Traces of a Heritage

The movie Traces of the Trade: Stories of the Deep North was touching and inspiring. It was touching because of their personal journey that was not an easy one. They were met with negative attitudes on both side of the color line, but they still continued forward toward their goal of understanding. 140 people that Katrina Brown sent out a letter to never replied to her, which shows that those people did not want to be a part of something she viewed as needing to be done. In Ghana, they meet an African woman who said that she hoped she would not meet any white people at the ceremony. The DeWolf descendents did not feel comfortable in Ghana, but I do not think they felt entirely comfortable in Rhode Island. When Katrina and the others started their journey, they started something that changed who they were.

While Katrina learns about Captain Mark Anthony DeWolf, the viewer is learning also. There were several aspects of his involvement in the slave trade that I have not seen before in most stories of the slave trade. The movie says that the slave trade was illegal for some time while Mark Anthony DeWolf was practicing it. An emphasis was placed on the view that everyone in town was involved in, and depended, on the slave trade. Multiple people said this, and although I believe them, it seemed a little like rationalization. Another fact brought up was that three generations of DeWolf took part in slave trading. Katrina says that was hard for her to hear, because she thought that someone would of realized what they were doing was wrong.

I think one of the things that I took away from this movie was a message to explore your own heritage.

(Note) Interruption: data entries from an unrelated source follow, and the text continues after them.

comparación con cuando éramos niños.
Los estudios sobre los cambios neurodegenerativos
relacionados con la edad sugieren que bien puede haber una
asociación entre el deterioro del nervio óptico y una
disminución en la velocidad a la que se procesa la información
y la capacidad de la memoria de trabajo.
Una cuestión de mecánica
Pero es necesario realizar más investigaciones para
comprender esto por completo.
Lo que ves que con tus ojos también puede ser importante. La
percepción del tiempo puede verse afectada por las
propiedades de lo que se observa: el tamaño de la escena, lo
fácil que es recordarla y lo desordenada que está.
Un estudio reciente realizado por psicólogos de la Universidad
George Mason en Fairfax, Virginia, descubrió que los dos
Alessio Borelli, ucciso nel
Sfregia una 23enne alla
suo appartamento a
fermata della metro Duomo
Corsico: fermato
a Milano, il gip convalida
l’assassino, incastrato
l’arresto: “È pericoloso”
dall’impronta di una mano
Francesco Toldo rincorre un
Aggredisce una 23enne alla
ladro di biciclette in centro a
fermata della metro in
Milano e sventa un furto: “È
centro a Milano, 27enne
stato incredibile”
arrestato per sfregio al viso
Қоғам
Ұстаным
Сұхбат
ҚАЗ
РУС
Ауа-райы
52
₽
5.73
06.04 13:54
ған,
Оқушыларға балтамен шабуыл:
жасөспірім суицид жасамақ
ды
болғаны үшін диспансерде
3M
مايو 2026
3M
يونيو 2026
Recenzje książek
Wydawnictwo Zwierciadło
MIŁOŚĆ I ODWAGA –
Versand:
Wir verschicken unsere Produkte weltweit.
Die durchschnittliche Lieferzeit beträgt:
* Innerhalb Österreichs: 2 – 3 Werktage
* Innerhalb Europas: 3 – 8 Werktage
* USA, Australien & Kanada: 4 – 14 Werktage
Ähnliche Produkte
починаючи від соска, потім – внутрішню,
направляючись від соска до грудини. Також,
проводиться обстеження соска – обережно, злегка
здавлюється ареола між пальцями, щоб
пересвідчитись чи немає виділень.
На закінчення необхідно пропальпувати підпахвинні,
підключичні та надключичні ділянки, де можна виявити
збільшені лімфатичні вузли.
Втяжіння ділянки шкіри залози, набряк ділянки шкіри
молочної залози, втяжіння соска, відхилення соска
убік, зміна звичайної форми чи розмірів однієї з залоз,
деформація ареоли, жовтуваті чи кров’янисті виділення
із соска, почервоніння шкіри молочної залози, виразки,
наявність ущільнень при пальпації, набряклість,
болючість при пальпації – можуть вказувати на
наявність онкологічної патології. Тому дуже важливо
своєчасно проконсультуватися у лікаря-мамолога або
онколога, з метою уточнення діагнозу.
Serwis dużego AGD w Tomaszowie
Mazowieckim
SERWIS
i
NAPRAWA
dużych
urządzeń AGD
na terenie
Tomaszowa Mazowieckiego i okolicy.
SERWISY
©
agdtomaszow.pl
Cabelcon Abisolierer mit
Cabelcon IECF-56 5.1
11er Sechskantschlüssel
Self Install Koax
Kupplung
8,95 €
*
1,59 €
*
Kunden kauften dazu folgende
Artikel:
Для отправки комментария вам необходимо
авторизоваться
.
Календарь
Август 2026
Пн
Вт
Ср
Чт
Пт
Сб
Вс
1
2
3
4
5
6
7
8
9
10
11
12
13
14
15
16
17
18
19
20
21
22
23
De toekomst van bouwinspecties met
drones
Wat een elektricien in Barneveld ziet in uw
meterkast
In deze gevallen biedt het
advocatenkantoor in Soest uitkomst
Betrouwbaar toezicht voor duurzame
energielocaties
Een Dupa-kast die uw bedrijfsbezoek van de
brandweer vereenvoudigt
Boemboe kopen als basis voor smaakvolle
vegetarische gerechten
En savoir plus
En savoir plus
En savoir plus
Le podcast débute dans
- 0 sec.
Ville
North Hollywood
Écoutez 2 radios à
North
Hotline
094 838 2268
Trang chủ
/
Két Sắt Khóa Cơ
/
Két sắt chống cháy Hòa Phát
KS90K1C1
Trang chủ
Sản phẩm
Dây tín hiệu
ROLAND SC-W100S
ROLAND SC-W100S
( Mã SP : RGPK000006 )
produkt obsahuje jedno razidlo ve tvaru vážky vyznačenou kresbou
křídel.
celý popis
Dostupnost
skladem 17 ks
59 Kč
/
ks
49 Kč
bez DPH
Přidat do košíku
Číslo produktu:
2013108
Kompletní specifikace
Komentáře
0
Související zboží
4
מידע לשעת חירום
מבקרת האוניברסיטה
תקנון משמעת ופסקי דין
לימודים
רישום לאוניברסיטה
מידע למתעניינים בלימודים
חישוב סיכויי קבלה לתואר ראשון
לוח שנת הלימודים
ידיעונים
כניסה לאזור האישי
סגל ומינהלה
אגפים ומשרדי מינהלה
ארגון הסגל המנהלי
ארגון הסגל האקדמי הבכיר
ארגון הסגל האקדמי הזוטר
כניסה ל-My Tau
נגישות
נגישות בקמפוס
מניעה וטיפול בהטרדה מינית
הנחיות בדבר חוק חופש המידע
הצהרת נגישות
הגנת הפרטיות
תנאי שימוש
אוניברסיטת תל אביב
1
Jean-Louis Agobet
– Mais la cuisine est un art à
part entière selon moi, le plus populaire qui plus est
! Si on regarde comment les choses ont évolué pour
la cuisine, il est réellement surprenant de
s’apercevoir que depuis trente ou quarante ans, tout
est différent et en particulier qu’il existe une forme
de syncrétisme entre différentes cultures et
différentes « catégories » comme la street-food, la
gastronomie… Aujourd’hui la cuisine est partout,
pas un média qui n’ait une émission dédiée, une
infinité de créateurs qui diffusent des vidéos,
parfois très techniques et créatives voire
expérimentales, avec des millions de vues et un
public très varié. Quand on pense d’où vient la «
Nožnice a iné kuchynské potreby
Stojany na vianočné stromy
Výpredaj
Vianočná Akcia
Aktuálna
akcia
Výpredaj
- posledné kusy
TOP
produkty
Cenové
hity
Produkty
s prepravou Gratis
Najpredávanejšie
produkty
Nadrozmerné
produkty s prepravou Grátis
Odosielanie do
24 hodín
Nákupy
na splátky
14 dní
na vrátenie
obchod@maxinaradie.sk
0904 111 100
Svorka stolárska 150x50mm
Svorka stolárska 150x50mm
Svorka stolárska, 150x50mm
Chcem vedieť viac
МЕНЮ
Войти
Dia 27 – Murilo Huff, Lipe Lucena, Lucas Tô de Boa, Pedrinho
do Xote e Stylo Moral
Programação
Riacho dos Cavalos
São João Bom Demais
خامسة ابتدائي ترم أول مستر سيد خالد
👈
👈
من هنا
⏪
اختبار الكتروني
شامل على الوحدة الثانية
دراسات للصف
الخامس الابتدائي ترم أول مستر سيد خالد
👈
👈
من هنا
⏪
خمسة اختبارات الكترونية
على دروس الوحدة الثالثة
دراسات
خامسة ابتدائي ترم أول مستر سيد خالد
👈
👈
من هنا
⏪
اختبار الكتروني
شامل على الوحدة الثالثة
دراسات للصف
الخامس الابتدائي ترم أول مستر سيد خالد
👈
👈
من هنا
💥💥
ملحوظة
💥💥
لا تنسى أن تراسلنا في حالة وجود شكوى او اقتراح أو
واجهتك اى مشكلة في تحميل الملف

Katrina and the others took the iniative to go to an uncomfortable place with in themselves and challenge what they believed. It was not an easy process for them, and I think that questioning your self-identity is never an easy process, but I think it must be done. Another issue presented in the film is reparations. I do not think the film is giving the answer of performing reparations, whiping the slate clean for those with families that were involved with the slave trade, and forgetting the past. What Katrina is suggesting is that reparations is a good start for starting to undo the damage that the DeWolf family had caused. Reparations will not fix everything that is causing oppression for African-Americans, but it is a start.